Isolevuglandins promote autoimmunity and hypertension in systemic lupus erythematosus


Hypertension, vascular inflammation and renal inflammation are characteristic of systemic lupus erythematosus (SLE), a multisystem autoimmune disease that is complex and poorly understood. Oxidation products of arachidonic and other fatty acids, termed isolevuglandins (isoLG) lead to formation of post-translational protein modifications that are immunogenic. We demonstrate isoLG enrichment in dendritic cells (DCs), B cells, and plasma cells from juvenile female B6.SLE123 mice. In adult B6.SLE123 and NZBWF1 mice, isoLG adducts are enriched in plasma cells and splenic DCs compared to C57Bl/6 and NZW mice respectively. Treatment with the isoLG-scavenger 2-hydroxybenzylamine (2-HOBA) reduced blood pressure, improved renal function, and attenuated renal injury. Moreover, 2-HOBA reduced bone marrow plasma cells, total IgG levels, and anti-dsDNA antibody titers. We also demonstrate that mice with SLE generate specific IgG antibodies against isoLG adducted protein, confirming the immunogenicity of isoLG adducts. Finally, we found that isoLG adducted peptides are markedly enriched in monocytes from patients with SLE which was accompanied by an increase in superoxide production. These findings support a role of isoLG adducts in the genesis and maintenance of systemic autoimmunity and its associated hypertension in SLE. Scavenging of isoLGs promises to be a novel therapy for this disease.
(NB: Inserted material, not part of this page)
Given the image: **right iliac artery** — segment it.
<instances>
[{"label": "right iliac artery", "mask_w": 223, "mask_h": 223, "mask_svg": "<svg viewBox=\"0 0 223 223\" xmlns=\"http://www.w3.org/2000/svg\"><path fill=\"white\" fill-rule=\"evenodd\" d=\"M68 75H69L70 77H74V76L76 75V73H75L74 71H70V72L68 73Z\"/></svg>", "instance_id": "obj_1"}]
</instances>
Systemic lupus erythematosus (SLE) is a multi-organ autoimmune disease that affects approximately nine females for every male. Cardiovascular disease, particularly myocardial infarction, stroke, and hypertension are increased in SLE. In women with SLE the prevalence of hypertension is higher when compared to healthy controls. The mechanism of hypertension in SLE has been attributed to multiple factors including concomitant renal disease and side effects of medications but remains unexplained. Importantly, in a study of 235 patients with SLE, hypertension was not correlated with renal disease or serum complement levels, suggesting that the occurrence of hypertension in SLE can be independent of renal disease. Aside from the hypertension related to autoimmune disease, immune activation has also been implicated in both humans with essential hypertension and in several models of experimental hypertension. Immune cells, including macrophages, T cells, and B cells are present in the kidneys and vasculature. Cytokines released by these cells are implicated in vascular remodeling, vasoconstriction and sodium retention . Mice that lack T cells have a blunted hypertensive response to angiotensin II (ang II) or deoxycorticosterone acetate, and deletion of the RAG1 gene blunts hypertension and end-organ damage in rats with salt-sensitive hypertension. Furthermore, blockade of T cell costimulation by CTLA4-Ig inhibited the development of hypertension in mice, suggesting a critical role of antigen presenting cells (APCs), such as monocytes and DCs, in the initiation of hypertension.

SLE is a complex disease associated with hypertension and augmented cardiovascular risk. In the present study, we demonstrate that isoLGs play a causative role in hypertension and autoinflammation in a mouse model of SLE. The importance of isoLGs in the induction of essential hypertension and the associated renal and vascular inflammation suggests a shared pathway of autoimmunity between these conditions. While the role of isoLG in other autoimmune conditions has yet to be studied, scavenging of isoLGs with molecules such as 2-HOBA may be a useful strategy for the treatment of these conditions.